Published on June 14th, 2009 | by Legazpi City7
Legazpi Recovers from Reming – Mayor Rosal
The city of Legazpi has recovered from the devastating effects of Typhoon Reming (Durian) in November 2006, according to Mayor Noel E. Rosal in an announcement on the eve of the 50th Charter Anniversary of the City on June 12, 2009. Legazpi’s recovery was realized through help of the private sector, the national government and foreign agencies which poured in some P 5-Billion in economic and infra investments in this prime Bicol city.
The 2006 typhoon displaced 40,000 families, destroyed 26,000 dwellings, and covered almost 325 hectares of land with sand and mud. Many feared that it will take a long time before the city can regain its progressive status. In 2007, Rosal appealed to his constituents, “Buhayon niato liwat an ciudad nin Legazpi” (“Let us restore the City of Legazpi to life”).
Legazpi City Hall | Photo by Michelle Santos
Despite the difficulties, investors responded and still considered the city a major investment area in Southern Luzon.
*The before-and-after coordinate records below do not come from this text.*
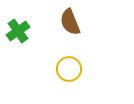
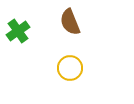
yellow circle: moved 1 px right, 1 px up
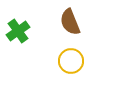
yellow circle: moved 1 px right, 7 px up
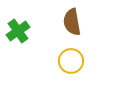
brown semicircle: moved 2 px right; rotated 12 degrees clockwise
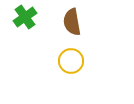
green cross: moved 7 px right, 14 px up
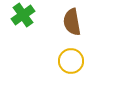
green cross: moved 2 px left, 2 px up
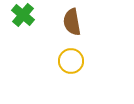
green cross: rotated 15 degrees counterclockwise
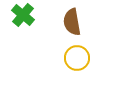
yellow circle: moved 6 px right, 3 px up
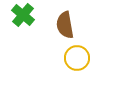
brown semicircle: moved 7 px left, 3 px down
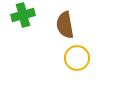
green cross: rotated 35 degrees clockwise
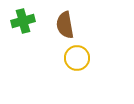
green cross: moved 6 px down
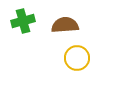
brown semicircle: rotated 96 degrees clockwise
Investments continued to pour in, with another tourism destination opening in October – the Embarcadero, a P2-Billion worth of a commercial center, IT Park and resort-hotel complete with 40 rooms, restaurants, and a wharf developed by the Sunwest Construction. The mothballed Mayon International Hotel, once a famous 5-star hotel overlooking the city and Mayon Volcano, will be revived as the luxury Ivory Classic Resort Legazpi by the LKY Group.
The Spanish Government through its “Agencia Español de Cooperacion Internacional para el Desarollo” (AECID) has extended assistance to the city named after the Spanish conquistador Miguel Lopez de Legazpi with a grant of 1.5-Million Euros, or an equivalent of P 88.3-Million pesos for the establishment of an Ecological Solid Management facility at Barangay Banquerohan to be operational by 2011. The Spanish Grant for the material recovery facility (MRF) were signed by Mayor Rosal and the Spanish Ambassador to the Philippines, Luis Arias Romero, representing the (AECID) last March 5 of this year.
Rosal also revealed several development projects in the city including the construction and near completion of the Legazpi Central Terminal, the first high-tech transport terminal in the country; construction of the Lignon Hill Nature Park, and the rehabilitation of the city’s canals and drainage with some P 20-Million projects from the DPWH. City engineer Orlando Rebato said recent expansion of the city canals helped alleviate perennial flooding in several barangays in urban Legazpi City
Rosal added that development in Legazpi City has started to move to the Sourthern barangays for new commercial and residential sites. These locations are situated in high-lands and face lesser risk during calamities. This is in consonance with the provincial government’s Guicadale (Guinobatan-Camalig-Daraga-Legazpi) Platform.